== Supplied records
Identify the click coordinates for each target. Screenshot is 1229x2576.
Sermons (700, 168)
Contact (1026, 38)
====
== Supplied records
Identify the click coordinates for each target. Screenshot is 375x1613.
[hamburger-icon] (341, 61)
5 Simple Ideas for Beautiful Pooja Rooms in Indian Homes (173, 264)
====
* **Task objective**
From the data above, return every line from the line that has "[hamburger-icon] (341, 61)" up to and including the line that has "5 Simple Ideas", exactly.

* **Response area**
[hamburger-icon] (341, 61)
5 Simple Ideas for Beautiful Pooja Rooms in Indian Homes (173, 264)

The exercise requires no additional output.